I often complain about laws.  There are all kinds of problems with our legal system though generally I stick to well known and widely debated points like doctor assisted suicide, marijuana, and prostitution.  We seriously need to stop spending enormous sums to ruin peoples lives over their personal lifestyle choices.  Jail should be reserved for those who cause tremendous harm or who are a danger to others, not people who do things that fall outside the average person's comfort zone.  While I am pretty convinced I am right on these topics I can't actually argue from a position of education; while my parents often suggest I should have been a lawyer I did not end up in law school.

Thankfully there is a place in which everybody can get a quick and entertaining primer on how our legal system works, what issues it has, and why so many of the laws we deal with every day are fundamentally flawed.  While you might find legal minutiae boring generally this version comes with an avatar of justice who wields a giant mallet with which to squash the wicked; she is something of a superhero smashed together with a philosopher.
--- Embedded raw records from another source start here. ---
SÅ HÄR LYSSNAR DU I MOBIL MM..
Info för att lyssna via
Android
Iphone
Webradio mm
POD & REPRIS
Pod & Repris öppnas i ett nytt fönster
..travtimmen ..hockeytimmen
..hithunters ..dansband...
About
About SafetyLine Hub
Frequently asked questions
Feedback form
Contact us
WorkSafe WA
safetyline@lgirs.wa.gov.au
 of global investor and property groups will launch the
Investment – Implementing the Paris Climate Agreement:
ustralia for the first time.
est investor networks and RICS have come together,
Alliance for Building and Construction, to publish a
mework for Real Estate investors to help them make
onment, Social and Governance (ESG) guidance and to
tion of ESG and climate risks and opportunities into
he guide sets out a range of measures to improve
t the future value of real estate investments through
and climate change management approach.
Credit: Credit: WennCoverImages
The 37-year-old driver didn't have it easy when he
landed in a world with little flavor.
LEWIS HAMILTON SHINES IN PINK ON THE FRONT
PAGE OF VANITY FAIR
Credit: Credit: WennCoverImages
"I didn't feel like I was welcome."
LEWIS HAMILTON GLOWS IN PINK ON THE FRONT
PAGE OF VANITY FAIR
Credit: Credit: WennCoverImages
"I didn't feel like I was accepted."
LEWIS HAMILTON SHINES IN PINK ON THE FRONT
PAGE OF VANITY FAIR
One of the most critical things the comics talk about is how terrible laws get into place based on reactionary posturing by politicians.  Everyone agrees that the school shooting in the US a month ago was a tragedy but statistically it is a drop in the bucket.  Roughly 30 people a day die from guns in the US so the day the Newtown shooting occurred was deadlier than usual but well within the bounds of normal.  And yet, despite the relative rarity of school shootings and the fact that this particular event was barely a blip on the year's body count the US was spurred into action to enact all kinds of new laws.  I am a fan of gun control personally but many of the provisions in the new laws are trivial to circumvent or even a challenge to properly define.  The fact that politicians here in Canada decided to do foolish things in a desperate attempt to be doing something about a random event in another country is even more ridiculous.

Making laws properly is difficult and requires training.  That, if nothing else, is the lesson I took away from reading more about all of the problems with our current system.  Certainly random voters have no idea how particular initiatives will affect crime but unfortunately our political leaders don't either.  Despite many of them being former lawyers they display a remarkable ability to ignore the basic facts in favour of writing up any old thing that will placate the populace even if it is a long term disaster.

It is very important to separate criticism of lawyers from criticism of the law.  Many lawyers certainly are people who are experts in abusing laws to transfer money from one group to another regardless of any real wrongdoing.  That said, law and the knowledge of the law is critical when examining solutions to societal problems.  We would do well to include this sort of information in schooling because the average voter could really benefit from a bit of inside knowledge into how guilt, punishment, and the system of administering them work together.